VILLÉGIATURE D’ÉTÉ

Publié par Vent d'Autan le

« Lumière profuse ; splendeur. L’été s’impose et contraint toute âme au bonheur. » André Gide

Nonchalante, la foule bigarrée déambule tout au long de la grand’ rue de la plage rendue aux piétons ainsi qu’aux animaux à quatre pattes ayant échappé par Dieu sait quel miracle aux abandons saisonniers en bordure d’autoroutes. Cinquante millions d’amis… Sous l’ardeur estivale de l’Éden Aquitain, curieux et badauds y flânent sans relâche en provision de breloques, de souvenirs et d’éventuels coups de cœur. 

Éblouies par la profusion de vitrines aux noms enjôleurs ces dames s’engouffrent dans les boutiques de prêt à porter où l’on hésite plus à jouer le grand jeu. Tapis rouge. Robes légères, couleurs chatoyantes, unis ou imprimés, choix des reines d’un été. De quoi encombrer un peu plus les penderies bourrées de naphtaline. De l’avoir plein les armoires. Vieille ritournelle commerciale.

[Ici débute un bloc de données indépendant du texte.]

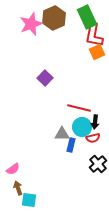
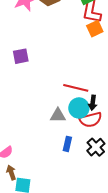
purple square: (45, 78) -> (21, 56), moved, turned 35
red semicircle: (93, 138) -> (91, 120), size x1.5
blue rectangle: (71, 145) -> (67, 144), moved

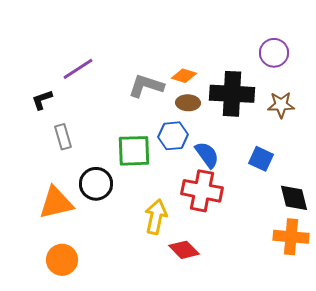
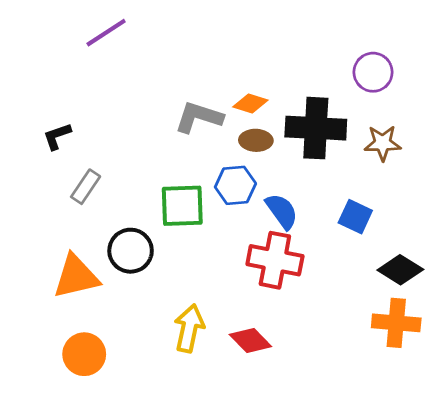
purple line: (78, 69) -> (106, 33), moved
gray rectangle: (63, 137) -> (86, 187), turned 50
black diamond: (294, 198) -> (400, 270), turned -44
yellow arrow: (156, 217) -> (189, 328), moved

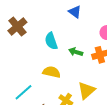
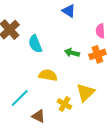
cyan semicircle: (51, 41) -> (35, 44), moved

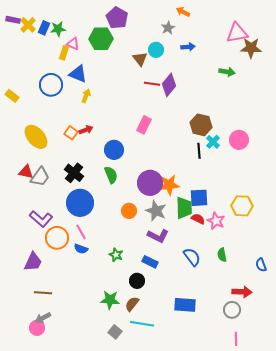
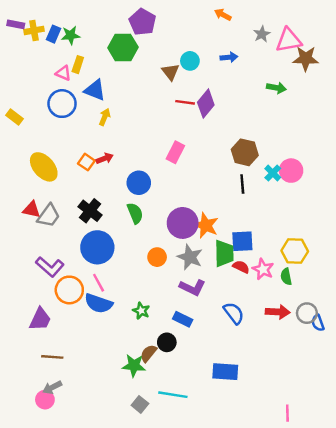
yellow cross: (28, 25) -> (34, 30), turned 35
gray star: (168, 28) -> (262, 34), moved
pink triangle: (73, 44) -> (63, 73), moved
cyan cross: (213, 142) -> (273, 173), moved
orange star: (169, 185) -> (206, 225), turned 30
blue semicircle: (81, 249) -> (99, 303), size x1.6
green semicircle: (222, 255) -> (286, 277), moved
red arrow: (242, 292) -> (278, 312), moved
brown semicircle: (132, 304) -> (149, 353), moved
gray circle: (232, 310) -> (307, 313), moved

Shopping à gogo, les yeux bien plus gros que le portefeuille, tandis sur les devants de porte patientent ces messieurs, impassibles figurines d’un jeu de Mah-jong. Bras croisés, le regard dissimulé à l’arrière de lunettes noires, parfois animés de brefs mouvements de tête ou de changement de pied. Nul besoin d’un œil averti pour les repérer au cœur de l’essaim des estivants en goguette. 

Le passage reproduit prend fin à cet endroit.